Catégorie : COLIBRI

Early Science Observations with DDRAGO on COLIBRÍ

Early Science Observations with DDRAGO on COLIBRÍ

Our teams have made significant advances in commissioning of the DDRAGO instrument on the COLIBRÍ telescope. Although much remains to be done and there are important limitations, the telescope and instrument are already producing science-quality data.

Our medium-term plan is to have the telescope and instrument fully commissioned and operational before the start of the 2025B semester and to offer time to the Mexican and French communities through their respective Time Allocation Committees.

However, as we move towards this goal, and in consultation with INSU/CNRS and the Director of the Instituto de Astronomía, we have decided to offer early science time to our communities in a limited, shared-risk manner.

Some important points to consider are:

  • The instrument and telescope are not yet fully commissioned. This means that certain components are either not working, not yet integrated, not tuned, not characterized, not documented, and not fully understood. These limitations are presented in more detail below. We expect to resolve all of these limitations before the 2024B semester.
  • The main focus of the engineering teams will be to continue to work to commission and document the instrument, telescope, pipeline, scheduler, and other components.
  • Nevertheless, we aim to schedule 1 hour per night for projects from the Mexican community and 1 hour per night for projects from the French community. We will attempt this on a best-effort and shared-risk basis, on the understanding that commissioning tasks and the transient science program may take priority, and with the warning that the instrument is not yet fully characterized.
  • The available time is very limited. As we progress with commissioning, we may be able to increase the time available.
  • We request that proposers have patience with us as we work out appropriate procedures.

How To Request Early Science Time

Proposers should prepare a 1-page request in PDF:

  • Each request should have a title and a date.
  • Half of the page should be a scientific description, largely so that the science operations team can understand the science aims of the observations and thereby program them out in an appropriate manner.
  • The other half should be a technical description, including target coordinates, exposure and filter sequences, and cadences for repeats.
  • If need be, additional pages can include figures.

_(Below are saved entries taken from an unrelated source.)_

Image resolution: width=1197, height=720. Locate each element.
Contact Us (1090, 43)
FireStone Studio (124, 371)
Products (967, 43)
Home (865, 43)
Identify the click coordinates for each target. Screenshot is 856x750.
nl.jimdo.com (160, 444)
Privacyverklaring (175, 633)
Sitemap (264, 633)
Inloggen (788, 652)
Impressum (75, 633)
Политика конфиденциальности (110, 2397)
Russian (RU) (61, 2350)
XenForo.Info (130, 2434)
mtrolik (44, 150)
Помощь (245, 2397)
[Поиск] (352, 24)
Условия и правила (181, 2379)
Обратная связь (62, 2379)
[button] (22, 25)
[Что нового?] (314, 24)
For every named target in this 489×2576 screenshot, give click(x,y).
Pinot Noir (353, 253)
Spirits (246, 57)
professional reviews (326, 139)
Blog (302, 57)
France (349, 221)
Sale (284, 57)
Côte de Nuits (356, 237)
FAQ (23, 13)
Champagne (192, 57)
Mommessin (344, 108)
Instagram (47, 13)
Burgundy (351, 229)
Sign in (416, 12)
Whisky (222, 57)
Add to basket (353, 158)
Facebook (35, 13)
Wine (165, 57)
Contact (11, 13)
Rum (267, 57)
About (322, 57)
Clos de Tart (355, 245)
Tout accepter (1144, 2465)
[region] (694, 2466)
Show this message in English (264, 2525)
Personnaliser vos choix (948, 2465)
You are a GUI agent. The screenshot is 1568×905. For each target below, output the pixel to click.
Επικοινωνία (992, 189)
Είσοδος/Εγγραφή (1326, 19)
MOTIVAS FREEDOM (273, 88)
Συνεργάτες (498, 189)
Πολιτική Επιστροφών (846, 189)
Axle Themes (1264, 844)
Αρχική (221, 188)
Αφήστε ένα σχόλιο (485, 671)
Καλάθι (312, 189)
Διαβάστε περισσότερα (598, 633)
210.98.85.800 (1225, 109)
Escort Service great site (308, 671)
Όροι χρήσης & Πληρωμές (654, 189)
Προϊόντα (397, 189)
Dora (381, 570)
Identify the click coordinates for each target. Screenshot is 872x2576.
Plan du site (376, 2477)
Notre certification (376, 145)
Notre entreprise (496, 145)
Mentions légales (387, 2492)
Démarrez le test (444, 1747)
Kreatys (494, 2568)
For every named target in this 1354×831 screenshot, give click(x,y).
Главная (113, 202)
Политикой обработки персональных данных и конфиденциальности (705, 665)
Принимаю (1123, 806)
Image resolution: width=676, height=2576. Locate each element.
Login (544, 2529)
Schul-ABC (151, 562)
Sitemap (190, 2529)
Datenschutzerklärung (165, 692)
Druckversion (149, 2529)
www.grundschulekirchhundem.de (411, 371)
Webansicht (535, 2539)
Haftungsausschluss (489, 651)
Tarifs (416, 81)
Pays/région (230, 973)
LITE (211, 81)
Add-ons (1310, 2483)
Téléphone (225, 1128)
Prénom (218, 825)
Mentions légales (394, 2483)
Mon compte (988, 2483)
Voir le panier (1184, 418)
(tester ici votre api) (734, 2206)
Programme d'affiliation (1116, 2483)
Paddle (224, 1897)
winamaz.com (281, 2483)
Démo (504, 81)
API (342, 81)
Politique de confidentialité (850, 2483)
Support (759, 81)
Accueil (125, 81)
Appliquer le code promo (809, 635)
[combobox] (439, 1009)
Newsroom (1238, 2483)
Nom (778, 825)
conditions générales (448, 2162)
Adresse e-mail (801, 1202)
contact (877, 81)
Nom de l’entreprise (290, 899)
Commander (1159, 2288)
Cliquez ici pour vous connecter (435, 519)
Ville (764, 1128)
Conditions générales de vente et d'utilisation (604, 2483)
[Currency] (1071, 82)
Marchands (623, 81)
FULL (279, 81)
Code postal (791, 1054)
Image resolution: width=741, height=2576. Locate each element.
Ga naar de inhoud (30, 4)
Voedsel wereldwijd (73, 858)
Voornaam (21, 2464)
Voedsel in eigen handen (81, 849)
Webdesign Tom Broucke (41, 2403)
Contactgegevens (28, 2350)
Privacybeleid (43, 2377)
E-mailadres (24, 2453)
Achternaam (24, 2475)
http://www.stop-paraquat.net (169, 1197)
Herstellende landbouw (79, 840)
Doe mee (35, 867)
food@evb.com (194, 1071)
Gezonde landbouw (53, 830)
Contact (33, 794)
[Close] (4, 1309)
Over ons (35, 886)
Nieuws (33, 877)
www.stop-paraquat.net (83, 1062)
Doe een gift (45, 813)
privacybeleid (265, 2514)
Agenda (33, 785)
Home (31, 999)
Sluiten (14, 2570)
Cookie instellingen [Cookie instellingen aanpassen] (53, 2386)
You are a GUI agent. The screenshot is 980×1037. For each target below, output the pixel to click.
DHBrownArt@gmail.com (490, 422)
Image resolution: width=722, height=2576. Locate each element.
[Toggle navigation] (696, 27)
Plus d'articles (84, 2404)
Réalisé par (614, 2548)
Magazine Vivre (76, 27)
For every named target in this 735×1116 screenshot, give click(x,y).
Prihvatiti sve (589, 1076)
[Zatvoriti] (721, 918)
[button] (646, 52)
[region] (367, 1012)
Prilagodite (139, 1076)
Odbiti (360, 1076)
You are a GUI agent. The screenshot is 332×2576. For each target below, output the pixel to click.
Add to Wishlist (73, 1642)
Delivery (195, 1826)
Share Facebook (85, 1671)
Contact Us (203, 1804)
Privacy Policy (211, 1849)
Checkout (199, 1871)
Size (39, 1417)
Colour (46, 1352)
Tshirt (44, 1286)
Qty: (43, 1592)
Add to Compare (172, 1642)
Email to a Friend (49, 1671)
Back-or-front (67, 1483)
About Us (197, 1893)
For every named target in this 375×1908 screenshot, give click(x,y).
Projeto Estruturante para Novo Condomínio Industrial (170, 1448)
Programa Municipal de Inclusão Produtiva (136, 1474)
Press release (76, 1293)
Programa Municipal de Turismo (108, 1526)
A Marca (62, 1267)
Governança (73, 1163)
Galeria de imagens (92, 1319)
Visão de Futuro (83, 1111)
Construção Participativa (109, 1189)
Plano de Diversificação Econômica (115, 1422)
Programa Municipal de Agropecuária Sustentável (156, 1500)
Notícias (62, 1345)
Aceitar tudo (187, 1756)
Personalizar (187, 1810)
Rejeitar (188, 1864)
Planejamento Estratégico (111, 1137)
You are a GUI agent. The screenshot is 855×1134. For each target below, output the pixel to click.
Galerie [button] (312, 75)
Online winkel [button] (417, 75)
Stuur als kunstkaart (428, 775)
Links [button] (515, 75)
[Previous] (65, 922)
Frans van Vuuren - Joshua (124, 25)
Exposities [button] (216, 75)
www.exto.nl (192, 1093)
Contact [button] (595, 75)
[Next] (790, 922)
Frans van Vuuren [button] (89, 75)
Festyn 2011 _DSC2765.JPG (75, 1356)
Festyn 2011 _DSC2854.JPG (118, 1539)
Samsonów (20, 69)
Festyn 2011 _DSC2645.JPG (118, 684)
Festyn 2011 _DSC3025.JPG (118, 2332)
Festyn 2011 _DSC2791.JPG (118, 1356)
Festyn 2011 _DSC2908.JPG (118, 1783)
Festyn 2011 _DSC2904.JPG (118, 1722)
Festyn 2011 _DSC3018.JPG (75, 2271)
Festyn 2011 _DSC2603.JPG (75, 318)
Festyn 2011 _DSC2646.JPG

While both individuals and groups may send requests, each request should clearly indicate a single technical contact person and give their email address; all correspondence will be with this person.

French proposers should send their requests to the COLIBRÍ PI (Dr. Stéphane Basa, stephane.basa_AT_lam.fr).

These persons will forward the proposal to the science operations team. This team may communicate with the technical contact prior to the observations with advice or to seek clarifications. The team will also communicate with the technical contact when the data are available. If there is oversubscription, the science operations team will seek guidance from these persons.

In agreement with the MoU governing COLIBRÍ, the science operations team will treat the requests and data with professional confidentiality. They may examine the data to verify its quality and to characterize the instrument. They will not share the data outside of the science operations and instrument teams.

There is no requirement to include members of the science operations team as authors on any publication that results from these observations. However, we request that any publication cite the telescope and instrument papers and acknowledge the use of DDRAGO and COLIBRÍ; details are in the observing manual linked below.

Observations

The DDRAGO instrument is currently operating as a single-channel imager with a field of 26 arcmin, pixels of 0.38 arcsec, and g, r, i, gri, and B filters.

The transients team currently observes by taking 60 seconds exposures and dithering randomly in a circle of diameter 1 arcmin. This seems to give a good balance between efficiency, reaching the sky limit, being able to form a sky image, and not losing too much image quality to telescope tracking errors. Other strategies are possible, and one of the aims of this shared-risk time is to allow observers to determine the best strategies for their science and to communicate their requirements and experience to us.

We aim to keep individual observing blocks to about 30 minutes of real time (i.e., 24 x 60 second exposures plus overheads). If more data is required, we recommend repeating blocks.

A simple exposure time estimator is here.

A preliminary observing manual is here.

This manual will be updated as the instrument is commissioned.

Current State Of the Instrument and Telescope (25/02/2025)

The current state of the instrument is as follows:

  • The blue (g/r/i/gri/B) channel is operational and works as expected.
  • The red (z/y/zy) channel is not operational. The CCD compressor was damaged during shipping and will need to be repaired by the vendor. It is quite possible that the red channel will not be available before June 2025.
  • We have not yet completed optical alignment of the telescope or the blue CCD. Nevertheless, the instrument has given images with FWHM of 0.8 arcsec in the center of the field. The blue detector seems to be slightly tilted with respect to the focal plane, and the FWHM in our best images degrades to about 1.6 arcsec in the upper-left and lower-right corners of the full 26 arcmin field. We have tentative plans to perform fine alignment of the CCD in March 2025.
  • There is vignetting in the outer two arcmin of two corners of the field as the CCD is not yet centered on the optics. We have tentative plans to center the CCD in March 2025.
  • The automatic data-processing pipeline is still in tuning phase.
  • The scheduler is not yet fully integrated. Observations have to be programmed by hand, which limits flexibility and favors blocks that are simpler to program.